Efficacité et sécurité des CAR-T ciblant BCMA chez des patients âgés suivis pour un myélome multiple

Safety and Efficacy of BCMA-Targeted CAR-T Therapy in Geriatric Patients with Multiple Myeloma

Actualité commentée réalisée par Capucine Baldini - Publiée le 07 février 2023

JOG 2023 ; 1 (1) : A1

Reyes KR, Huang CY, Lo M, Arora S, Chung A, Wong SW, et al

Blood 2022 ; 140 : 5105-7.

AVIS D’EXPERT

Le myélome multiple est une maladie du sujet âgé. L’âge médian au diagnostic est de 70 ans chez l’homme et de 74 ans chez la femme. Cette étude rétrospective permet de générer les 1ères données dans une population de patients âgés traités par une thérapie innovante. L’efficacité apparait superposable aux données de la littérature et notamment à une méta-analyse publiée en 20201 avec un taux de réponse de 80,5 %, une médiane de SSP de 12,2 mois. Le profil de toxicité est également similaire aux données publiées avec 80 % d’orage cytokinique tous grades confondus et 10,5 % de neurotoxicité1. Les grades d’orage cytokinique, de toxicité neurologique ou d’infections dans les 100 jours ne sont pas détaillés. Ces effets secondaires sont à risque de décompensation de comorbidités et de perte d’autonomie dans la population de patients âgés. Aucune analyse ou description plus fine des patients de plus de 70 ans n’est rapportée (fragilités, comorbidités, co-médications). Compte tenu du manufacturing des CAR-T, il est probable que la population ici rapportée soit particulièrement sélectionnée avec un taux de screen failure qui n’est pas spécifié. L’option aux CAR-T pour ces patients pourrait être les CD3 T cell engager ciblant BCMA avec des taux de réponse, de survie sans progression et d’effets secondaires similaires avec un risque d’infection possiblement plus faible2.
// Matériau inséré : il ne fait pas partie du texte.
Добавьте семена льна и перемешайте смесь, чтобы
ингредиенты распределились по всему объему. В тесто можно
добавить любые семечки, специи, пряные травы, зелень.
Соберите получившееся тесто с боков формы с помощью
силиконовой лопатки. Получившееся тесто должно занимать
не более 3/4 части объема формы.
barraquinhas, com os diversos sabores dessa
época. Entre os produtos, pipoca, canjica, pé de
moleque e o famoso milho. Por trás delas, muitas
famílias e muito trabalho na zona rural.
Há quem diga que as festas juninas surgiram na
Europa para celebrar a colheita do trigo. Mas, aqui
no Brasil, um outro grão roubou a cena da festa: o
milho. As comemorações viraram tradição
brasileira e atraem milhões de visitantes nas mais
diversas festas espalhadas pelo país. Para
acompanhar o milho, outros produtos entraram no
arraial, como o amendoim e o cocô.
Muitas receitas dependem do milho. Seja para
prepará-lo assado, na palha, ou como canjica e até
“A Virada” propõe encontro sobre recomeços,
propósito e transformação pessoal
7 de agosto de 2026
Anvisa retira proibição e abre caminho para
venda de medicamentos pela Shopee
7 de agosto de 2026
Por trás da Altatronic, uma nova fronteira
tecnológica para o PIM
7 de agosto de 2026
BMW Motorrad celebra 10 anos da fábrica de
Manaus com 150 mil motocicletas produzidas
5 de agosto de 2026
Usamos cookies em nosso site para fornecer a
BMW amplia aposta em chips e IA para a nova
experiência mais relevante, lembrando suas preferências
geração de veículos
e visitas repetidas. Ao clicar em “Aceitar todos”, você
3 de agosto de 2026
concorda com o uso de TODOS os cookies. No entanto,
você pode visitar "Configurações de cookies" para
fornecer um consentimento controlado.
Attention : Ceci est un contenu scientifique indépendant dont l’objectif est de fournir des informations sur l’état actuel de la recherche en matière de prise en charge thérapeutique ; ainsi, les données présentées, bien que référencées d’après des publications référencées et/ou communications/posters de congrès, sont susceptibles de ne pas être validées par les autorités françaises et ne doivent donc pas être mises en pratique. Le contenu a été réalisé sous la seule responsabilité du coordinateur, des auteurs et du directeur de la publication qui sont garants de l’objectivité de cette publication.